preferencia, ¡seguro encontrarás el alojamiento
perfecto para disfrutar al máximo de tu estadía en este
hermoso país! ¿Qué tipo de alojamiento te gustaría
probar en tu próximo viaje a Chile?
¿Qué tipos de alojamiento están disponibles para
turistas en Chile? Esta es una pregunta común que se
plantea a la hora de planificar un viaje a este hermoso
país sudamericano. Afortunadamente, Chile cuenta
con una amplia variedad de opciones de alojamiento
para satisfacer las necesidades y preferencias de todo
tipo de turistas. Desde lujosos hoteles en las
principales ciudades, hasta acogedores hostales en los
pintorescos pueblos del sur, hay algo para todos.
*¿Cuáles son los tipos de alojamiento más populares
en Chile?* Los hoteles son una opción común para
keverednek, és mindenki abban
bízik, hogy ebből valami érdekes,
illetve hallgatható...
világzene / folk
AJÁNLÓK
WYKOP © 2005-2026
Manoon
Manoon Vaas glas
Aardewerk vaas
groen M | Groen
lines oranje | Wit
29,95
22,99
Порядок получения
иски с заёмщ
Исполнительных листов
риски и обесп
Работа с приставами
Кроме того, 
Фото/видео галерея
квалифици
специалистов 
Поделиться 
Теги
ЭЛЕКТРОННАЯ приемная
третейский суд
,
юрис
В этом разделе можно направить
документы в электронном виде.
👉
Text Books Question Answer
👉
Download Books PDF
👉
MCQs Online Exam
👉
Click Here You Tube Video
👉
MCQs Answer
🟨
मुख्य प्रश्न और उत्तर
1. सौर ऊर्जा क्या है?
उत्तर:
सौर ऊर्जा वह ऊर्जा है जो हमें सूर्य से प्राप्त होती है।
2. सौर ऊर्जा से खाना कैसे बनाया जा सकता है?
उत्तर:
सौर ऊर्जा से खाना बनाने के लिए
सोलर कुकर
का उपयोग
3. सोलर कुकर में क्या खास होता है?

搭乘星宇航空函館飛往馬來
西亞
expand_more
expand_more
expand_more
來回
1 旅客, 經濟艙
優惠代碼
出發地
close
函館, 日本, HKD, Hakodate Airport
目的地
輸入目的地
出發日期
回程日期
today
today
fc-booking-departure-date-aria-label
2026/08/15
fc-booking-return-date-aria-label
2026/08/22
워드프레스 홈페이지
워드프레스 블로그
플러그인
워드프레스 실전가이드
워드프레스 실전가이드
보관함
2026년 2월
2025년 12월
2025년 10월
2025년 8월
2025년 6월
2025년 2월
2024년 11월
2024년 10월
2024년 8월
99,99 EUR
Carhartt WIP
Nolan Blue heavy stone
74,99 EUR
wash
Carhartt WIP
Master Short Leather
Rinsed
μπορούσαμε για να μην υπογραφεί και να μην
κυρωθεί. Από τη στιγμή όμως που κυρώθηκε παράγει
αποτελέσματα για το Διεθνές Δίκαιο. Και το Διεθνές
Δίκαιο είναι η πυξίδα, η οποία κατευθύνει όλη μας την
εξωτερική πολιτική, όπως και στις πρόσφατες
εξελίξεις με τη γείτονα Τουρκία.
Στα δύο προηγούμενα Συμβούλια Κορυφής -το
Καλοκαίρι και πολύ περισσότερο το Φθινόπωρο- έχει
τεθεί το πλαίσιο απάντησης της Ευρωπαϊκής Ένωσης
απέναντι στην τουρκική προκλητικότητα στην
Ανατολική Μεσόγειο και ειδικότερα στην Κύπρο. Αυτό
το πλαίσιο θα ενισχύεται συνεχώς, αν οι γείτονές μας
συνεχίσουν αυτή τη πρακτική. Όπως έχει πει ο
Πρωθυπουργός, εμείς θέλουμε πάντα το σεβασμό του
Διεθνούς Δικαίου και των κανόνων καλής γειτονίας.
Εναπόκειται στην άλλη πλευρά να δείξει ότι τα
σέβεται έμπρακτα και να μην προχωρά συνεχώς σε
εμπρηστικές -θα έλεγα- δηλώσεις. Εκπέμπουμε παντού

==

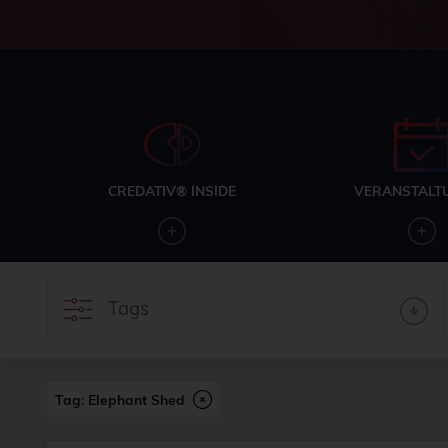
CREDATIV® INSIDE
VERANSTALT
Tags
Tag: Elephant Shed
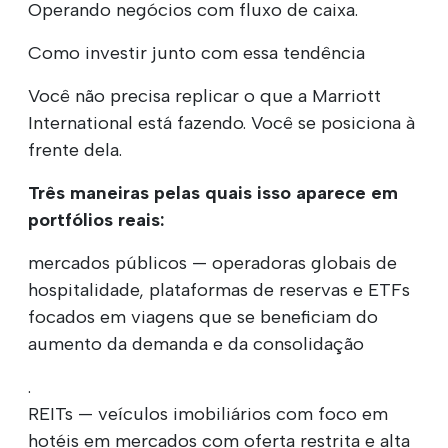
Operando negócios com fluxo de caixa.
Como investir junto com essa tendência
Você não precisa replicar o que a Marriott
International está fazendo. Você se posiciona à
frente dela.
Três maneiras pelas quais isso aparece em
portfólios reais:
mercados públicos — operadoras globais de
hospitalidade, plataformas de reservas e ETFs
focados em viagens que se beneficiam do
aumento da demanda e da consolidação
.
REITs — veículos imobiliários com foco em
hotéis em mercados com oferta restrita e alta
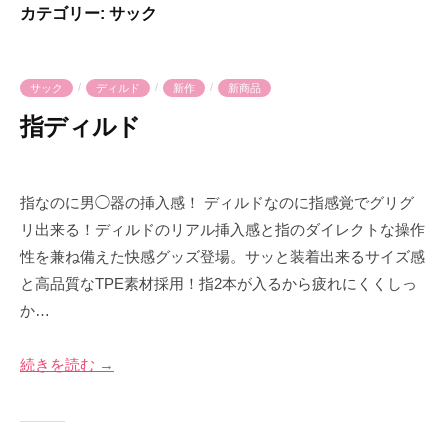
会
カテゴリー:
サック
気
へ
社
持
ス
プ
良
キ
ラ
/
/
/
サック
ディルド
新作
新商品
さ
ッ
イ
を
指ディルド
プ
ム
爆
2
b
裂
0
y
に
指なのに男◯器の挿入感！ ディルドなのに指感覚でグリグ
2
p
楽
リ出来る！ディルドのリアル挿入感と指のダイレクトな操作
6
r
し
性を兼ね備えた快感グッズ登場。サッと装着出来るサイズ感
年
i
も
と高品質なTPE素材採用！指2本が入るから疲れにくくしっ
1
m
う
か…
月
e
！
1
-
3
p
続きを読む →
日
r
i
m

...

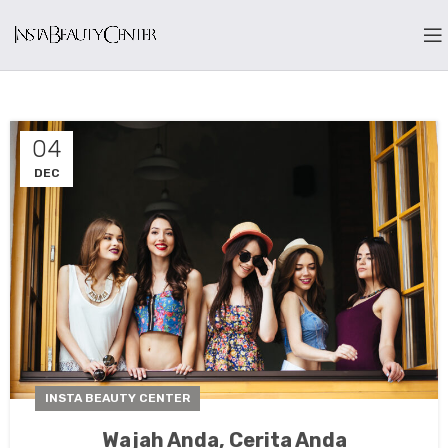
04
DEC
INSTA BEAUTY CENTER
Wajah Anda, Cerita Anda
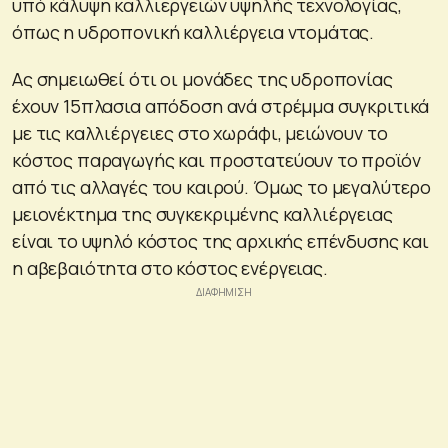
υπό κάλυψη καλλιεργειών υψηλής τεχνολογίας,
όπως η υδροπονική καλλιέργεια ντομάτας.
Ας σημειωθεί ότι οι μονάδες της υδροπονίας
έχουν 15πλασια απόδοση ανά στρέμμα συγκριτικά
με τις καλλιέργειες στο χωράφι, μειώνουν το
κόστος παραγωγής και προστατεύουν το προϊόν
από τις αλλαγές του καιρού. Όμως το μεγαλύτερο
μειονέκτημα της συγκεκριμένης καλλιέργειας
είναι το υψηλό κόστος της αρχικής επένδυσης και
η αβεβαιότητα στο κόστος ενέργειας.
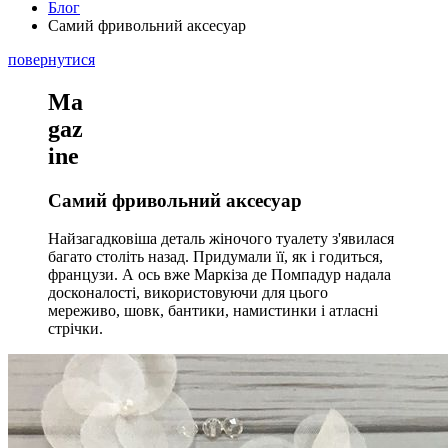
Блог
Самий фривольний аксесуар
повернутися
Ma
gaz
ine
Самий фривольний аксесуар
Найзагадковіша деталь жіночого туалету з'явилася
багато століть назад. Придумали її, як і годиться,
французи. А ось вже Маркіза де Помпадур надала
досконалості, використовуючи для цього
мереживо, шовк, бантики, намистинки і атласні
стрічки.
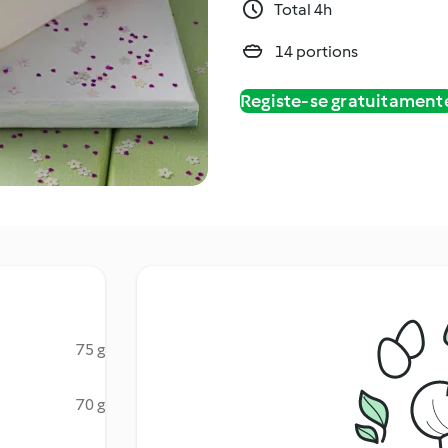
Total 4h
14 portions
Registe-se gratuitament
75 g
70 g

Exercise aim. Your task is to copy each line of the material that contains the word "έχει".

Reply.
Καλοκαίρι και πολύ περισσότερο το Φθινόπωρο- έχει
συνεχίσουν αυτή τη πρακτική. Όπως έχει πει ο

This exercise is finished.